1-Fikir kuvveti: Bu kuvvetin arındırılması sonucunda hikmet ve ilim meydana gelir.

2-Şehvet kuvveti: Bu kuvvetin kontrol altına alınmasıyla iffet ve cömertlik hasıl olur.

3-Hamiyet kuvveti: Bu kuvvetin dizginlenip akla boyun eğdirilmesiyle şecaat ve hilm meydana gelir. Bunların tümünün birleşmesi sonucunda adalet doğar. Bütün rezillikler bu üç kuvvetin fesada uğramasıyla meydana gelir. Sözgelişi fikir kuvvetnini fesada uğramasından cerbeze (hilekarlık) ve eblehlik(budalalık) doğar. Şehvet kuvvetinin fesada uğramasıyla şereh(oburluk, açgözlülük, hırs) ve aşırı şehvet düşkünlüğü meydana gelir. Hamiyet kuvvetinin fesadından telaş ve korkaklık doğar. (70)

-Heva insan üzerinde müessir olduğu ölçüde, şeytan ona musallat olur. (76)

-Akıl bir şeyin doğruluğunu delil yoluyle bilir. Heva ise gördüğünü, şehvet ve meyil eşliğinde görür. (78)

-Sanih (çağrışım) hatıranın, hatıra da iradenin nedenidir. İrade ise himmetle birlikte azmin nedenirid. Sanih ve hatıra kavramlarının ikisinden zaman zaman haciz ve vacis olarak da söz edilir. Bunlar irade ve azme dönüşmediklerinde kaybolurlar. İnsanın hafızasına bir hatıra geldiğinde hiç zaman geçirmeden kontrol etmelidir. Eğer onda bir hayır bulursa, fiil haline gelinceye kadar beslemelidir; kötülük bulursa, irade haline dönüşmeden kontrol merkezine iletip baskı ve denetim altına alması gerekir. Tarlanın ekime hazır hale gelmesi için yabani ve zararlı bitkilerden temizlendiği gibi, kalbini ondan temizlemelidir. Hasan basri şu sözüyle bu manayı ifade etmek istemişti:"Bir iş tasarladığında, üzerinde durup düşünen kula Allah(cc) yardım eder. Eğer o iş Allah(cc) içinse onaylar, değilse engeller." (33.dipnot/ Bu ifade Hasan Basri'ye aittir. Kutu'l-Kulûb, I/168, Birinci basım) Bilgelerden biri şöyle demiş: Hatırayı denetim altına alırsan çözülüp dağılır; denetim altına almazsan şehvete dönüşür. Şehveti dizginlersen etkiniğini yitirir; dizginleyemezsen takebe dönüşür.

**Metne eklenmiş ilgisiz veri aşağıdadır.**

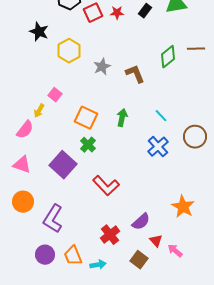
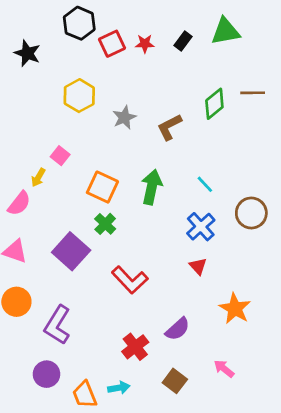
black star: (39, 32) -> (27, 53), moved
brown L-shape: (135, 74) -> (169, 127), turned -95
green arrow: (122, 118) -> (152, 187), size x1.4
red triangle: (156, 241) -> (198, 266), moved
orange trapezoid: (73, 256) -> (85, 395), moved

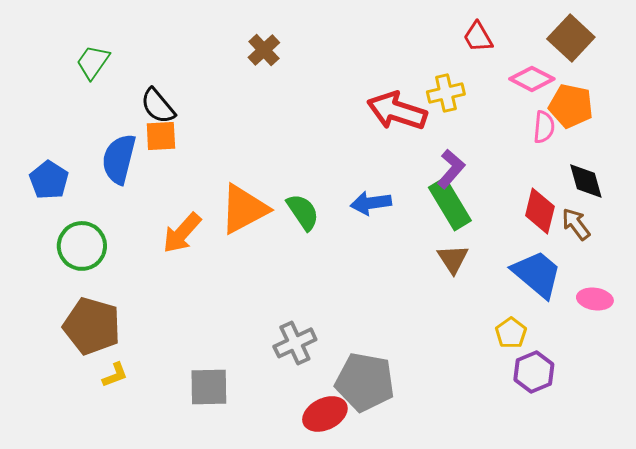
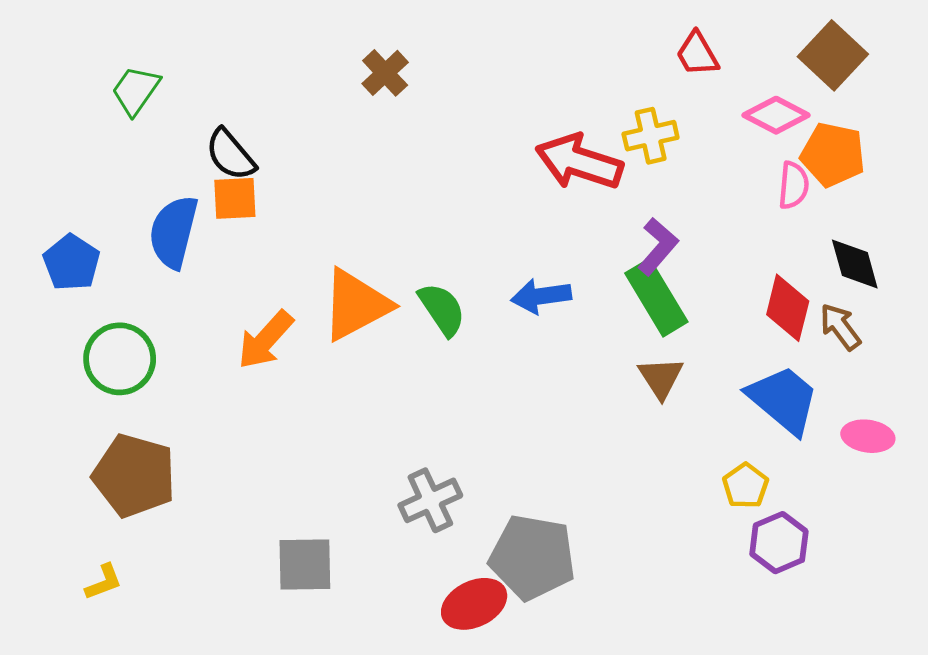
yellow L-shape: (115, 375) -> (104, 582), moved

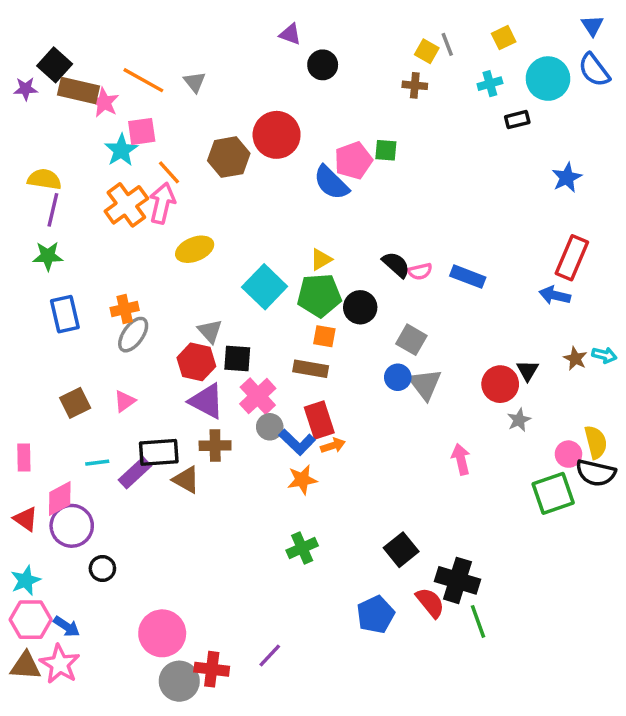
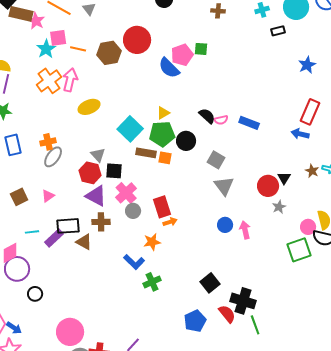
orange line: (169, 172) -> (78, 49), moved, turned -35
brown rectangle: (311, 369) -> (146, 153), moved
blue circle: (398, 377) -> (225, 225), moved
blue L-shape: (297, 442) -> (134, 262), moved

Talebi kontrol edersen gücünü yitirir; etmezsen amele dönüşür. (81-82)

-"Kim insanların karşısında kendinde olmayan bir ahlak örneği sergilerse, Allah(cc) onu rezil eder." Hz.Ömer (97)

-Uhrevi saadet, katıksız hayır ve fazilettir. Bunlar dört tanedir: Fena bulmayan beka/Acziyetsiz kudret/ Cehli olmayan bilgi/ Fakirliği olmayan zenginliktir. Nefsin faziletlerini kazanıp gereği gibi uygulamadan bunlara ulaşmak mümkün değildir. Bunların temeli dört unsurdur: Aklın kemali ilimledir. / İffetin kemali vera iledir. / Şecaatin kemal noktası mücahede iledir. / Adaletin kemali insaflı olmaktır. Bunların tamamı din kavramıyla ifade edilmiştir. Bu unsurlar bedeni faziletlerle tamamlanır. Bunlar da dört tanedir: Sıhhat/ Kuvvet/ Cemal/ Uzun ömür. Bunlar ayrıca insana lütfedilen diğer dört faziletle tamamlanır: Mal/ Aile efrat/ Kabilenin kalabalık olması/ Kabilenin izzetli ve soylu olması. Şanı yüce Allah'ın tevfiki olmadan bunları elde etmenin yolu yoktur. Allah'ın tevfiki ise şu dört şeydedir: Allah'ın hidayeti / Allah'ın rüşdü/ Allah'ın tesdidi/ Allah'ın teyidi. (103-104-105)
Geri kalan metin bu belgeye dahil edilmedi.